▶ **Material shown**

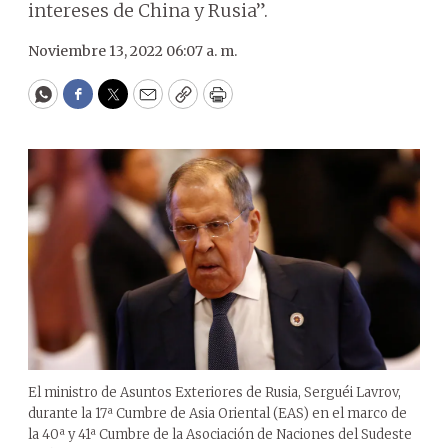
intereses de China y Rusia”.
Noviembre 13, 2022 06:07 a. m.
WhatsApp
Facebook
Twitter
Email
Copy
Print
El ministro de Asuntos Exteriores de Rusia, Serguéi Lavrov,
durante la 17ª Cumbre de Asia Oriental (EAS) en el marco de
la 40ª y 41ª Cumbre de la Asociación de Naciones del Sudeste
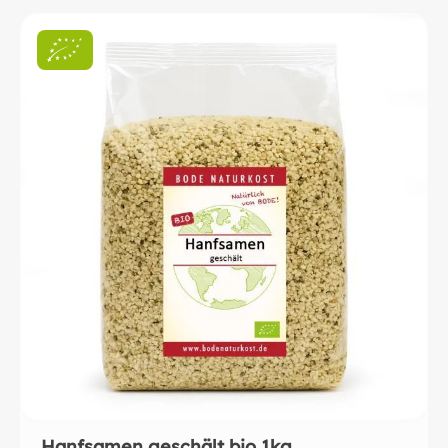
Hanfsamen geschält bio 1kg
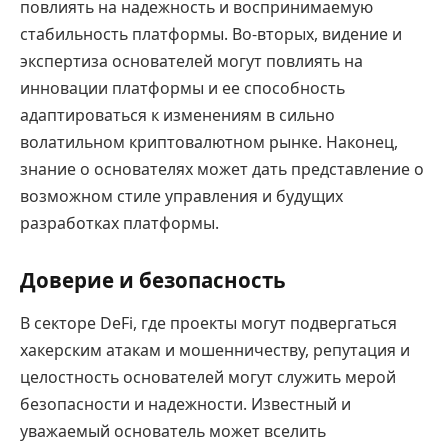
повлиять на надежность и воспринимаемую
стабильность платформы. Во-вторых, видение и
экспертиза основателей могут повлиять на
инновации платформы и ее способность
адаптироваться к изменениям в сильно
волатильном криптовалютном рынке. Наконец,
знание о основателях может дать представление о
возможном стиле управления и будущих
разработках платформы.
Доверие и безопасность
В секторе DeFi, где проекты могут подвергаться
хакерским атакам и мошенничеству, репутация и
целостность основателей могут служить мерой
безопасности и надежности. Известный и
уважаемый основатель может вселить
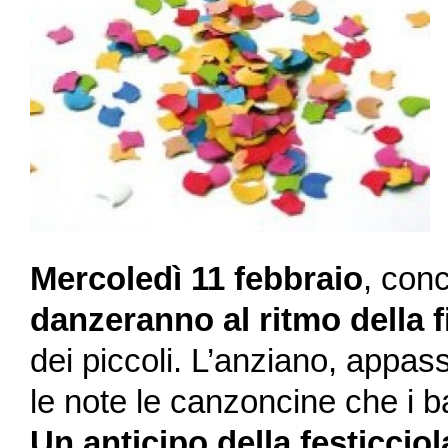
Mercoledì 11 febbraio
, conc
danzeranno al ritmo della 
dei piccoli. L’anziano, appa
le note le canzoncine che i 
Un anticipo della festicciol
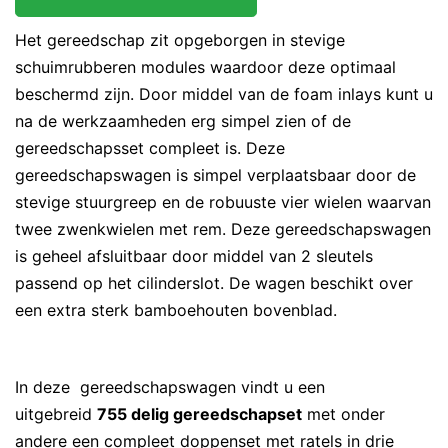
Het gereedschap zit opgeborgen in stevige
schuimrubberen modules waardoor deze optimaal
beschermd zijn. Door middel van de foam inlays kunt u
na de werkzaamheden erg simpel zien of de
gereedschapsset compleet is. Deze
gereedschapswagen is simpel verplaatsbaar door de
stevige stuurgreep en de robuuste vier wielen waarvan
twee zwenkwielen met rem. Deze gereedschapswagen
is geheel afsluitbaar door middel van 2 sleutels
passend op het cilinderslot. De wagen beschikt over
een extra sterk bamboehouten bovenblad.
In deze gereedschapswagen vindt u een
uitgebreid
755 delig gereedschapset
met onder
andere een compleet doppenset met ratels in drie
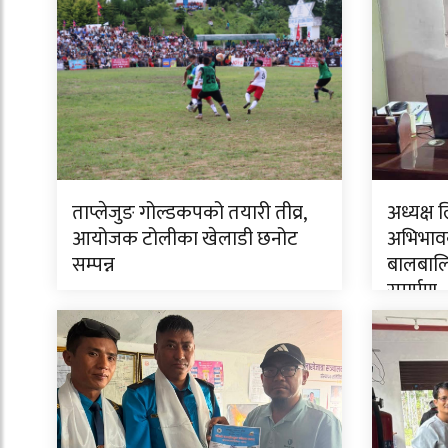
ताप्लेजुङ गोल्डकपको तयारी तीव्र,
अध्यक्ष 
आयोजक टोलीका खेलाडी छनोट
अभिभावक
सम्पन्न
बालबालि
समर्पण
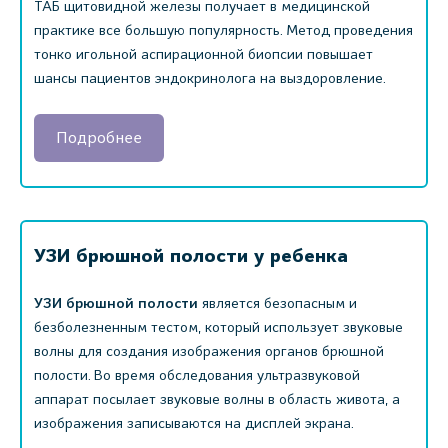
ТАБ щитовидной железы получает в медицинской
практике все большую популярность. Метод проведения
тонко игольной аспирационной биопсии повышает
шансы пациентов эндокринолога на выздоровление.
Подробнее
УЗИ брюшной полости у ребенка
УЗИ брюшной полости
является безопасным и
безболезненным тестом, который использует звуковые
волны для создания изображения органов брюшной
полости. Во время обследования ультразвуковой
аппарат посылает звуковые волны в область живота, а
изображения записываются на дисплей экрана.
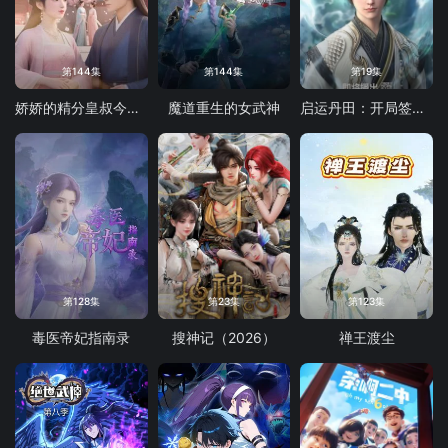
第144集
第144集
第19集
娇娇的精分皇叔今天又吃醋了
魔道重生的女武神
启运丹田：开局签到至尊丹田
第128集
第23集
第123集
毒医帝妃指南录
搜神记（2026）
禅王渡尘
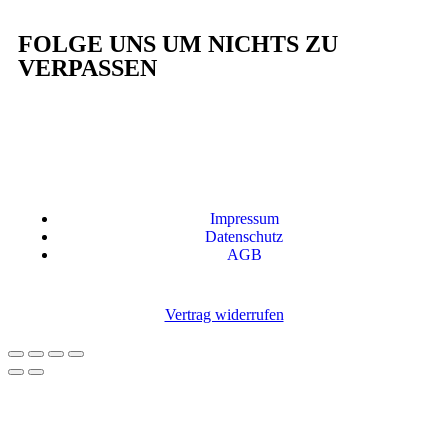
FOLGE UNS UM NICHTS ZU
VERPASSEN
Impressum
Datenschutz
AGB
Vertrag widerrufen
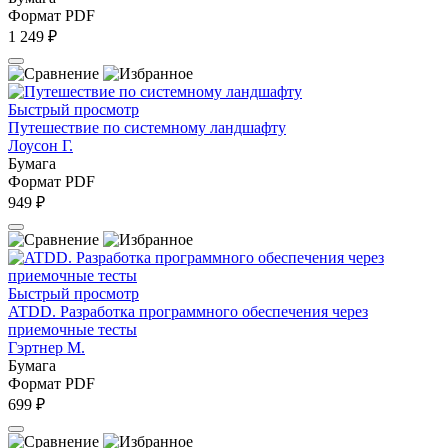
Формат PDF
1 249 ₽
Быстрый просмотр
Путешествие по системному ландшафту
Лоусон Г.
Бумага
Формат PDF
949 ₽
Быстрый просмотр
ATDD. Разработка программного обеспечения через
приемочные тесты
Гэртнер М.
Бумага
Формат PDF
699 ₽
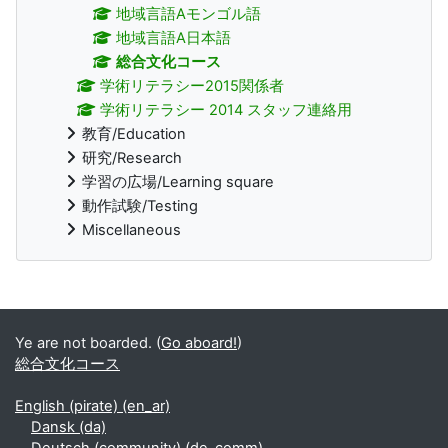
地域言語Aモンゴル語
地域言語A日本語
総合文化コース
学術リテラシー2015関係者
学術リテラシー 2014 スタッフ連絡用
教育/Education
研究/Research
学習の広場/Learning square
動作試験/Testing
Miscellaneous
Supplementary blocks
Ye are not boarded. (
Go aboard!
)
総合文化コース
English (pirate) ‎(en_ar)‎
Dansk ‎(da)‎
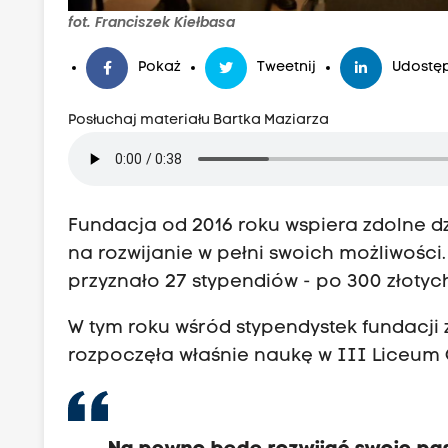
fot. Franciszek Kiełbasa
Pokaż
Tweetnij
Udostęp
Posłuchaj materiału Bartka Maziarza
Fundacja od 2016 roku wspiera zdolne dz
na rozwijanie w pełni swoich możliwości
przyznało 27 stypendiów - po 300 złotyc
W tym roku wśród stypendystek fundacji z
rozpoczęła właśnie naukę w III Liceum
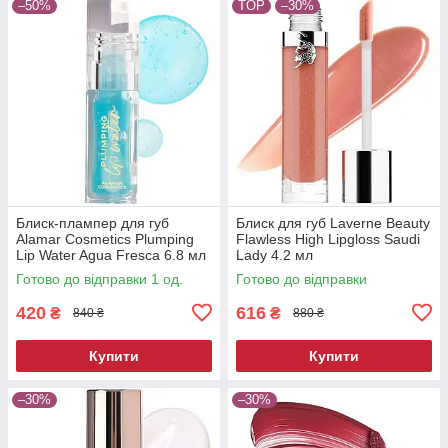
–50%
TOP
–30%
Блиск-плампер для губ
Блиск для губ Laverne Beauty
Alamar Cosmetics Plumping
Flawless High Lipgloss Saudi
Lip Water Agua Fresca 6.8 мл
Lady 4.2 мл
Готово до відправки 1 од.
Готово до відправки
420
616
₴
₴
840 ₴
880 ₴
Купити
Купити
–30%
–30%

▶ **Required action**
Where a line above contains the word "stevige", show that line.

▶ **Result of the exercise**
Het gereedschap zit opgeborgen in stevige
stevige stuurgreep en de robuuste vier wielen waarvan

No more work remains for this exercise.